Duke of Marmalade said:


> Yes, Ireland would love to keep going as if nothing has changed.  The pressure will come from the EU.  It is not so much to protect its Single Market, that would take some time to come under any significant threat given the UK is already compliant.  But, as Tusk said, the EU will not make No Deal easy.  This is a point of principle, a principle stated by Barnier at the very beginning - the UK cannot be better off outside the bloc than in it.  It is not revenge (although it has the same effect) it is a warning to other potential exiteers.



This seems perfectly reasonable.

The volume of goods and people that go over the Irish border are minuscule in comparison with the volumes that go across the Narrow Sea.

And the UK MUST find a way to keep that crossing open. That will be come critical for the UK in days not weeks.

The Dover Calais rules will become the Irish Border rules.

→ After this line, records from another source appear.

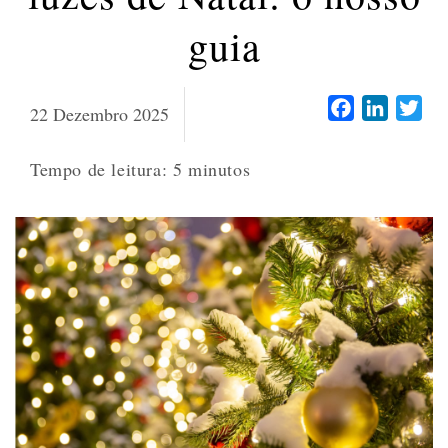
guia
Facebook
LinkedI
Twi
22 Dezembro 2025
Tempo de leitura:
5
minutos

But we can implement them in Irish time.


----------



## Purple (26 Aug 2019)

This is a very informative piece about the GFA, Brexit and the ECHR.
The main aim of the DUP, as I see it, is to unpick the GFA. They can only do that with the UK out of the ECJ and not bound by the ECHR.


----------



## cremeegg (26 Aug 2019)

Purple said:


> This is a very informative piece about the GFA, Brexit and the ECHR.
> The main aim of the DUP, as I see it, is to unpick the GFA. They can only do that with the UK out of the ECJ and not bound by the ECHR.



I think you meant to include a link ?


----------



## WolfeTone (26 Aug 2019)

EmmDee said:


> So when they say "we won't put up a border", they are just avoiding having to answer the difficult question.



Totally agree. One question I would like put Boris is, if there is no need for border checks on the island of Ireland, then surely there is no need for border checks on the island of Britain?


----------



## Purple (26 Aug 2019)

cremeegg said:


> I think you meant to include a link ?


Sorry, link added.


----------



## Sunny (26 Aug 2019)

Purple said:


> Sorry, link added.



Good article alright.


----------



## Duke of Marmalade (26 Aug 2019)

Purple said:


> This is a very informative piece about the GFA, Brexit and the ECHR.
> The main aim of the DUP, as I see it, is to unpick the GFA. They can only do that with the UK out of the ECJ and not bound by the ECHR.


Okay read the article.  Tony Connelly as usual well informed.  But I have a few bones to pick.  He states that the main diff between Sunningdale and GFA was the rights dimension.  Maybe so in the letter but my experience of the referendum on the GFA was that the rights issue was on nobody's radar, and indeed it produced no enhancement to their rights.  The GFA was summed up in the public's minds as 1. Power Sharing for catholics 2. Principle of consent for protestants.  3. Release from prison for terrorists. And of course the great majority across both communities dared to hope that the nightmare might be ending.
The ref was passed with about 99% of catholics in support and 50% of protestants.
Let's not get all in a twist on rights. Really we have little to moan about if we are concerned that Northern nationalists should be able to elect 1 of the 750 MEPs.
The British are renowned for their commitment to social justice and rights.  They fought two horrendous wars against those on the continent who brutally suppressed human rights.  Indeed they have been a leading influence on the EU in this area.
I don't think these days there is much difference between Western democracies on human rights but personally, if I had to chose, I would have more confidence in British long term commitment to human rights than our newly converted friends in Germany, Spain, Italy etc.


----------



## Sophrosyne (26 Aug 2019)

Duke of Marmalade said:


> Let's stick to Ireland, Theobold. I think Boris could easily follow a do nothing strategy in Ireland for quite some time. Even smugglers and Bulgarians etc. need a little time to exploit any gaps. So that really puts it up to EU/Ireland. If EU similarly do nothing then Boris has won - this whole thing about the border was bogus all along. But the EU have to do something and that really puts Leo on a spot.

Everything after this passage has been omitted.